Melanin is the pigment that gives human skin, hair and eyes their color [28–31]. Melanin is synthesized, stored, and transported in pigment-containing organelles known as melanosomes [32,33]. Melanosomes are found within melanocytes, which are the cells responsible for producing melanin. For the same body region, people possess a similar number of melanocytes in their skin regardless of skin color [28,33]. As melanosomes are filled with melanin, the melanocytes donate them to surrounding skin cells known as keratinocytes.
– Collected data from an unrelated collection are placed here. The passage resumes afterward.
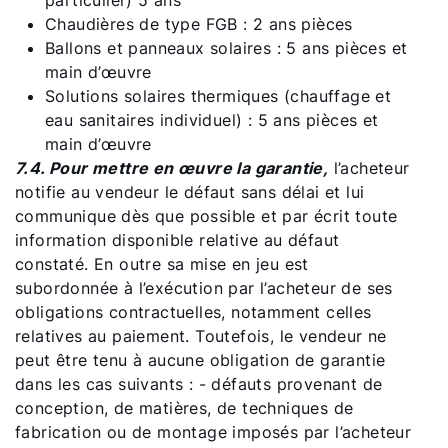
particulier) 5 ans
Chaudières de type FGB : 2 ans pièces
Ballons et panneaux solaires : 5 ans pièces et
main d’œuvre
Solutions solaires thermiques (chauffage et
eau sanitaires individuel) : 5 ans pièces et
main d’œuvre
7.4. Pour mettre en œuvre la garantie,
l’acheteur
notifie au vendeur le défaut sans délai et lui
communique dès que possible et par écrit toute
information disponible relative au défaut
constaté. En outre sa mise en jeu est
subordonnée à l’exécution par l’acheteur de ses
obligations contractuelles, notamment celles
relatives au paiement. Toutefois, le vendeur ne
peut être tenu à aucune obligation de garantie
dans les cas suivants : - défauts provenant de
conception, de matières, de techniques de
fabrication ou de montage imposés par l’acheteur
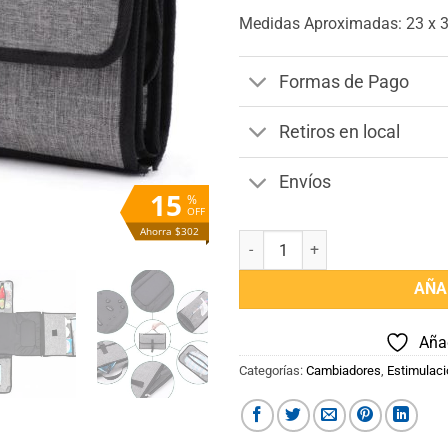
Medidas Aproximadas: 23 x 
Formas de Pago
Retiros en local
Envíos
15
%
OFF
Ahorra $302
Cambiador de Pañales Bebé Portá
AÑA
Añad
Categorías:
Cambiadores
,
Estimulaci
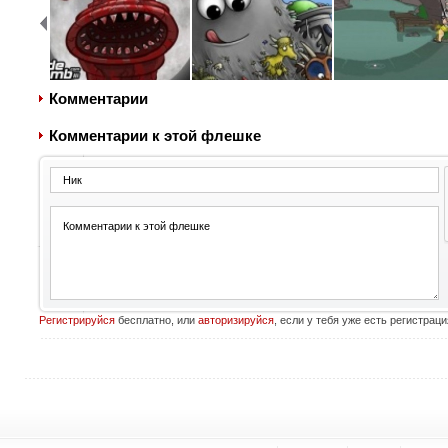
Комментарии
Комментарии к этой флешке
Регистрируйся
бесплатно, или
авторизируйся
, если у тебя уже есть регистраци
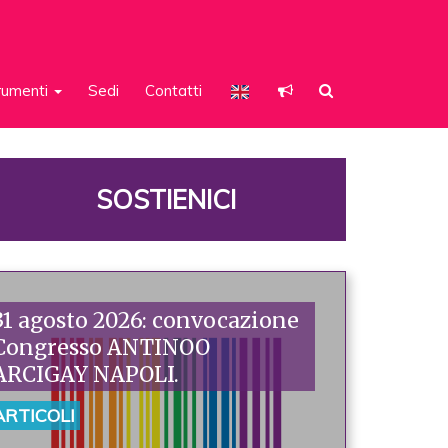
rumenti
Sedi
Contatti
SOSTIENICI
31 agosto 2026: convocazione
Congresso ANTINOO
ARCIGAY NAPOLI.
ARTICOLI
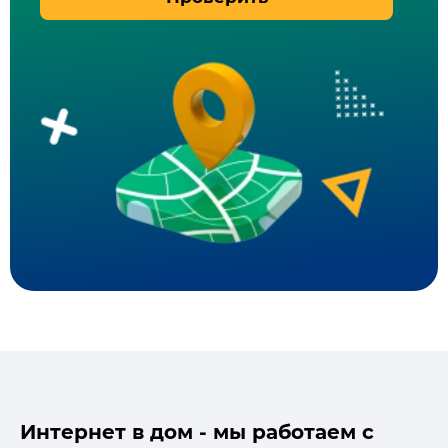
Интернет в дом - мы работаем с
Melanosomes found in the keratinocytes are primarily responsible for the skin’s reflectance and they vary in size, shape, number, and amount of melanin they carry depending on the color of the skin [28,33]. In dark skin, melanosomes are larger, more numerous, and more pigmented, i.e. containing more melanin, than in intermediate and light skin [28]. Melanosomes and melanin are an integral component of skin [29]. Therefore, in order to develop any medical application of THz light for evaluation or treatment of human skin, it is critical to understand the interaction of THz radiation with skin pigmentation.

Studies on the influence of the concentration and distribution of melanosomes and melanin on the THz spectroscopic properties of skin are extremely sparse [34]. In this study, we used THz time-domain spectroscopy (THz-TDS) to determine the THz optical properties of human skin tissue models comprised of melanocytes from three donor types: Asian, Black, and Caucasian. These skin models exhibit morphological, biochemical, and growth characteristics similar to normal human skin [35], and have been previously assessed as in vitro models for studies on pigmentation [36]. Skin models were cultured for three weeks to promote gradual differentiation, the production of melanin, known as melanogenesis, and the transport of melanosomes to the surrounding keratinocytes. We collected THz spectra at various times intervals. The spectra were used to extract the frequency dependent absorption coefficient and index of refraction, i.e. optical properties, of the tissue models at THz frequencies. Our results show that there are significant differences in the THz optical properties of the skin tissue models studied both, when comparing their developmental stage and when comparing across the ethnic origin of the donors. These observations highlight the need for further studies into the relationship between the THz optical properties of a tissue and its biomolecular structure.

2. Materials and methods

2.1 Human 3D skin tissue models

In order to examine the influence of melanosomes and melanin on the THz optical properties of skin, we used MelanoDerm viable reconstituted 3-dimensional human skin tissue models from MatTek Corporation. The MelanoDerm system consists of a co-culture of normal, human-derived epidermal keratinocytes (NHEK) and melanocytes that were derived from neonatal foreskins of Asian, Black, or Caucasian donors with a 1/10 ratio of melanocytes to keratinocytes. As the tissues develop over the course of three weeks, they form a multilayer, highly differentiated system with varying amounts of melanin depending on the donor type [36]. According to the manufacturer, after 14 days, the Asian derived tissue contains 20 μg of melanin, the Black derived tissue 48 μg, and the Caucasian derived tissue 10 μg [37].

Each skin tissue model was grown for 2, 8 or 16 days on collagen-coated microporous polytetrafluoroethylene (PTFE) membranes within 9 mm Millipore Millicell CM inserts at the air-liquid interface (ALI) according to the manufacturer’s instruction, see Fig. 1(a). Figure 1, panels (b-d), show the pigmentation in all three donor skin tissue models after differentiation.

 figure: Fig. 1

Fig. 1 Human skin tissue model. (a) Schematic illustration of the wells used for culturing skin tissue models. (b-d) Top down digital photographs of (b) Asian, (c) Black, and (d) Caucasian skin tissue models on Day 16.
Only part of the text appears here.